Is Aug. 31 the actual deadline or is it like in past years where the deadline was July 31 and players still got traded after it?
It’s a firm deadline. The rule instituted last year outlawing post-deadline trades for players who clear waivers remains in place.
Players must be with an organization by Sept. 15 to be playoff-eligible. So let’s say a pitcher is cut Sept. 13 and signs with a new team on the 16th. He can’t play in the postseason. But if he signs by the 14th, he’s good to go for October.
Any other names on the trade market worth following?
If the trade candidacies of Mike Clevinger and J.T. Realmuto had a baby, it would look like Lance Lynn’s current situation.
We’re at the point now where you’re anthropomorphizing trade possibilities. Lovely.
Like Clevinger, Lynn is under team control. Like Realmuto, he is among the best at what he does. Like Clevinger, there is wide interest in his position and skill. Like Realmuto, his team is on the wrong side of the muddled middle.
The Texas Rangers were in this same position last year. They kept Lynn, aware he’s among the best values in baseball at $10 million a year through the 2021 season. Unless Lynn gets hurt, he’ll have plenty of suitors this winter too, which does notionally make trading him now a less appetizing prospect. That said, in the offseason, teams will have about the same amount of scouting reports and data to form their opinions on players, so the risk Rangers president of baseball operations Jon Daniels is taking now by engaging on Lynn is equivalent to what he’ll be equipped with this winter: not enough.
It’s fun to think about, right? That’s why I asked the question of the official all those months ago. Is the trade deadline really the sort of collateral damage baseball can afford to stomach?

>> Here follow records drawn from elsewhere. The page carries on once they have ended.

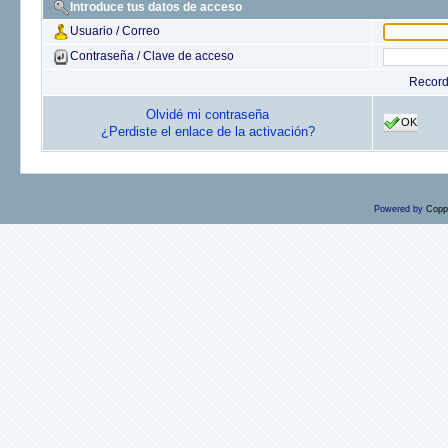
Introduce tus datos de acceso
Usuario / Correo
Contraseña / Clave de acceso
Recor
Olvidé mi contraseña
OK
¿Perdiste el enlace de la activación?
Powered by
Copp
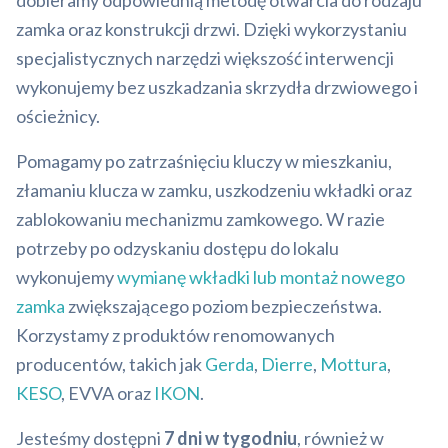
dobieramy odpowiednią metodę otwarcia do rodzaju
zamka oraz konstrukcji drzwi. Dzięki wykorzystaniu
specjalistycznych narzędzi większość interwencji
wykonujemy bez uszkadzania skrzydła drzwiowego i
ościeżnicy.
Pomagamy po zatrzaśnięciu kluczy w mieszkaniu,
złamaniu klucza w zamku, uszkodzeniu wkładki oraz
zablokowaniu mechanizmu zamkowego. W razie
potrzeby po odzyskaniu dostępu do lokalu
wykonujemy
wymianę wkładki lub montaż nowego
zamka
zwiększającego poziom bezpieczeństwa.
Korzystamy z produktów renomowanych
producentów, takich jak
Gerda
,
Dierre
,
Mottura
,
KESO
, EVVA oraz
IKON
.
Jesteśmy dostępni
7 dni w tygodniu
, również w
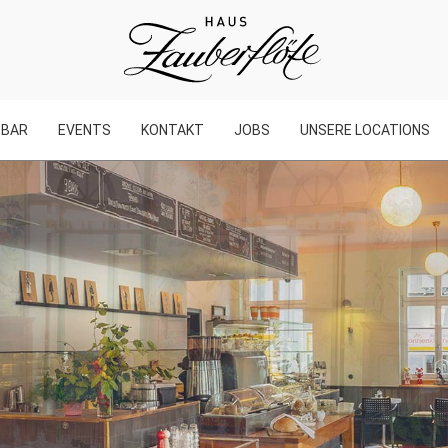
BAR
EVENTS
KONTAKT
JOBS
UNSERE LOCATIONS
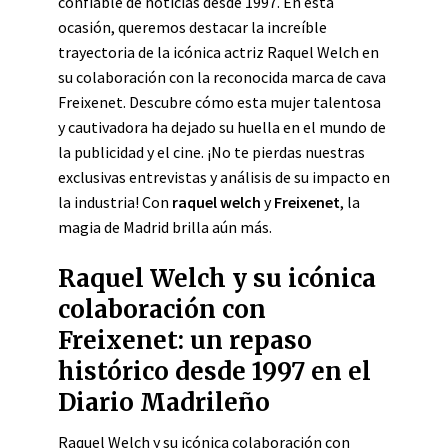
confiable de noticias desde 1997. En esta
ocasión, queremos destacar la increíble
trayectoria de la icónica actriz Raquel Welch en
su colaboración con la reconocida marca de cava
Freixenet. Descubre cómo esta mujer talentosa
y cautivadora ha dejado su huella en el mundo de
la publicidad y el cine. ¡No te pierdas nuestras
exclusivas entrevistas y análisis de su impacto en
la industria! Con
raquel welch
y
Freixenet
, la
magia de Madrid brilla aún más.
Raquel Welch y su icónica
colaboración con
Freixenet: un repaso
histórico desde 1997 en el
Diario Madrileño
Raquel Welch y su icónica colaboración con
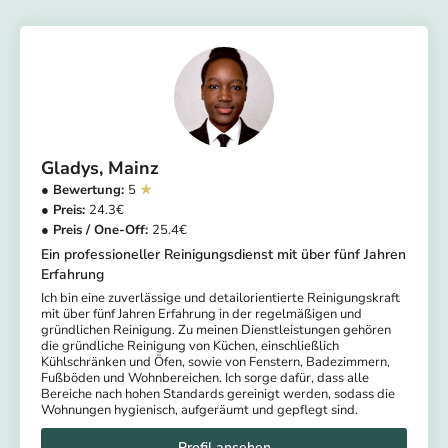
Gladys
Mainz
5
24.3
25.4
Ein professioneller Reinigungsdienst mit über fünf Jahren
Erfahrung
Ich bin eine zuverlässige und detailorientierte Reinigungskraft
mit über fünf Jahren Erfahrung in der regelmäßigen und
gründlichen Reinigung. Zu meinen Dienstleistungen gehören
die gründliche Reinigung von Küchen, einschließlich
Kühlschränken und Öfen, sowie von Fenstern, Badezimmern,
Fußböden und Wohnbereichen. Ich sorge dafür, dass alle
Bereiche nach hohen Standards gereinigt werden, sodass die
Wohnungen hygienisch, aufgeräumt und gepflegt sind.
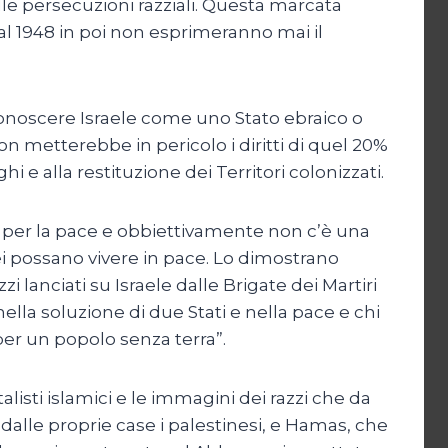
le persecuzioni razziali. Questa marcata
 dal 1948 in poi non esprimeranno mai il
iconoscere Israele come uno Stato ebraico o
 metterebbe in pericolo i diritti di quel 20%
 e alla restituzione dei Territori colonizzati.
ner per la pace e obbiettivamente non c’è una
ei possano vivere in pace. Lo dimostrano
zi lanciati su Israele dalle Brigate dei Martiri
 nella soluzione di due Stati e nella pace e chi
per un popolo senza terra”.
isti islamici e le immagini dei razzi che da
dalle proprie case i palestinesi, e Hamas, che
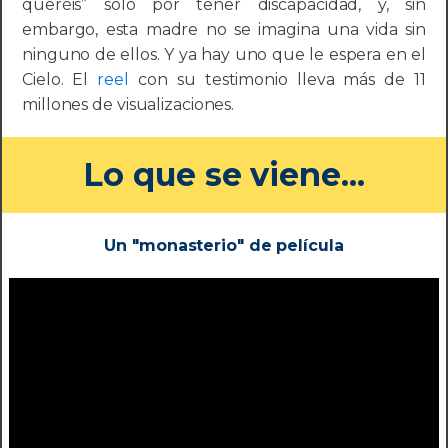
queréis” solo por tener discapacidad, y, sin
embargo, esta madre no se imagina una vida sin
ninguno de ellos. Y ya hay uno que le espera en el
Cielo. El
reel
con su testimonio lleva más de 11
millones de visualizaciones.
Lo que se viene...
Un "monasterio" de película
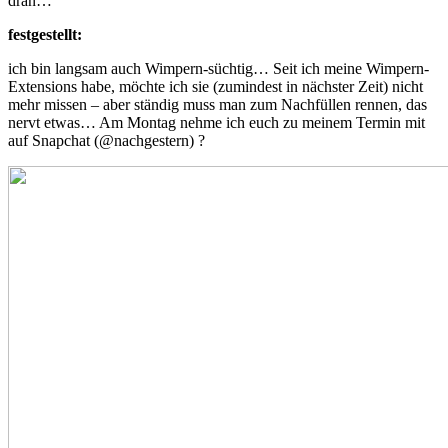
dran…
festgestellt:
ich bin langsam auch Wimpern-süchtig… Seit ich meine Wimpern-
Extensions habe, möchte ich sie (zumindest in nächster Zeit) nicht
mehr missen – aber ständig muss man zum Nachfüllen rennen, das
nervt etwas… Am Montag nehme ich euch zu meinem Termin mit
auf Snapchat (@nachgestern) ?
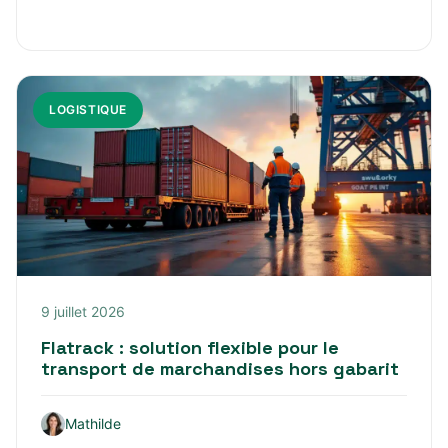
LOGISTIQUE
9 juillet 2026
Flatrack : solution flexible pour le
transport de marchandises hors gabarit
Mathilde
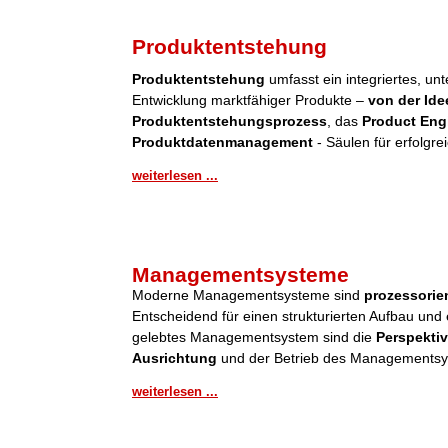
Produktentstehung
Produktentstehung
umfasst ein integriertes, u
Entwicklung marktfähiger Produkte –
von der Ide
Produktentstehungsprozess
, das
Product Eng
Produktdatenmanagement
- Säulen für erfolgre
weiterlesen ...
Managementsysteme
Moderne Managementsysteme sind
prozessorient
Entscheidend für einen strukturierten Aufbau und 
gelebtes Managementsystem sind die
Perspektiv
Ausrichtung
und der Betrieb des Managementsy
weiterlesen ...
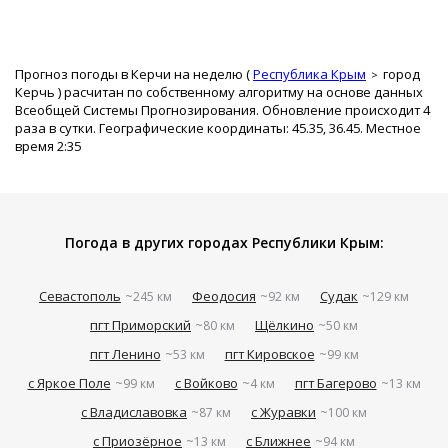
Прогноз погоды в Керчи на неделю (
Республика Крым
город
Керчь
) расчитан по собственному алгоритму на основе данных
Всеобщей Системы Прогнозирования. Обновление происходит 4
раза в сутки. Географические координаты: 45.35, 36.45. Местное
время 2:35
Погода в других городах Республики Крым:
Севастополь
Феодосия
Судак
~245 км
~92 км
~129 км
пгт Приморский
Щёлкино
~80 км
~50 км
пгт Ленино
пгт Кировское
~53 км
~99 км
с Яркое Поле
с Войково
пгт Багерово
~99 км
~4 км
~13 км
с Владиславовка
с Журавки
~87 км
~100 км
с Приозёрное
с Ближнее
~13 км
~94 км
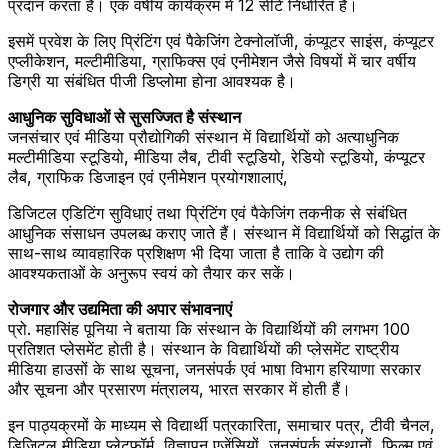
प्रदान करता है। एक वर्षीय कार्यक्रम में 12 सीटें निर्धारित हैं।
इसमें प्रवेश के लिए प्रिंटिंग एवं पैकेजिंग टेक्नोलॉजी, कंप्यूटर साइंस, कंप्यूटर
एप्लीकेशन, मल्टीमीडिया, ग्राफिक्स एवं एनीमेशन जैसे विषयों में चार वर्षीय
डिग्री या संबंधित पीजी डिप्लोमा होना आवश्यक है।
आधुनिक सुविधाओं से सुसज्जित है संस्थान
जनसंचार एवं मीडिया प्रौद्योगिकी संस्थान में विद्यार्थियों को अत्याधुनिक
मल्टीमीडिया स्टूडियो, मीडिया लैब, टीवी स्टूडियो, रेडियो स्टूडियो, कंप्यूटर
लैब, ग्राफिक डिजाइन एवं एनीमेशन प्रयोगशालाएं,
डिजिटल एडिटिंग सुविधाएं तथा प्रिंटिंग एवं पैकेजिंग तकनीक से संबंधित
आधुनिक संसाधन उपलब्ध कराए जाते हैं। संस्थान में विद्यार्थियों को सिद्धांत के
साथ-साथ व्यावहारिक प्रशिक्षण भी दिया जाता है ताकि वे उद्योग की
आवश्यकताओं के अनुरूप स्वयं को तैयार कर सकें।
रोजगार और उद्यमिता की अपार संभावनाएं
प्रो. महासिंह पूनिया ने बताया कि संस्थान के विद्यार्थियों की लगभग 100
प्रतिशत प्लेसमेंट होती है। संस्थान के विद्यार्थियों की प्लेसमेंट राष्ट्रीय
मीडिया हाउसों के साथ सूचना, जनसंपर्क एवं भाषा विभाग हरियाणा सरकार
और सूचना और प्रसारण मंत्रालय, भारत सरकार में होती हैं।
इन पाठ्यक्रमों के माध्यम से विद्यार्थी पत्रकारिता, समाचार पत्र, टीवी चैनल,
डिजिटल मीडिया प्लेटफॉर्म, विज्ञापन एजेंसियों, जनसंपर्क संस्थानों, फिल्म एवं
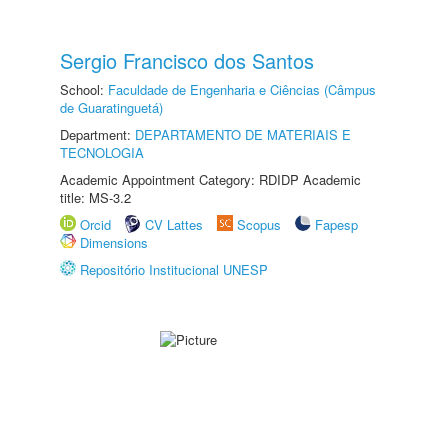
Sergio Francisco dos Santos
School:
Faculdade de Engenharia e Ciências (Câmpus
de Guaratinguetá)
Department:
DEPARTAMENTO DE MATERIAIS E
TECNOLOGIA
Academic Appointment Category: RDIDP Academic
title: MS-3.2
Orcid
CV Lattes
Scopus
Fapesp
Dimensions
Repositório Institucional UNESP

This has been a lot of trade talk.
Tell me about it.
Let’s finish with something else that stokes national interest: awards. Most teams are about halfway through the season. Who ya got?
AL MVP: Shane Bieber, SP, Cleveland — It feels odd to award someone who has played in only six of his team’s 28 games an MVP award. Bieber has been that good.
NL Cy Young: Yu Darvish, SP, Chicago — Bauer has been the best pitcher in the NL this year, but coronavirus-related postponements have left him with four starts to Darvish’s six. Volume especially matters in a year like this, and Darvish is looking every bit like the pitcher the Cubs signed for $126 million expecting to lead them into October.
AL Cy Young: Shane Bieber, SP, Cleveland — 40⅔ innings, 25 hits, five runs, six walks, 65 strikeouts, 1.11 ERA, 5-0 record. The stuff backs up the numbers too.
NL Rookie of the Year: Jake Cronenworth, UT, San Diego — Dustin May has been really good. Bohm might be the favorite. Gonsolin still hasn’t given up a run for the Dodgers. But Cronenworth, acquired alongside Tommy Pham for Hunter Renfroe and prospect Xavier Edwards, has been a revelation who plays all four infield positions and is hitting .347/.410/.627.
AL Rookie of the Year: Kyle Lewis, OF, Seattle — Apologies to Luis Robert, who has been everything the White Sox hoped, and Randy Dobnak, who has been more than the Twins could’ve imagined, but Lewis leads the AL with a .368 batting average, walks at an impressive clip, strikes out less than league average and plays center field. Quick shoutout to the rookie class of ridiculous relievers: Cleveland’s James Karinchak, Kansas City’s Josh Staumont, Toronto’s Jordan Romano and Chicago’s Matt Foster. Maybe in another year. Not this one.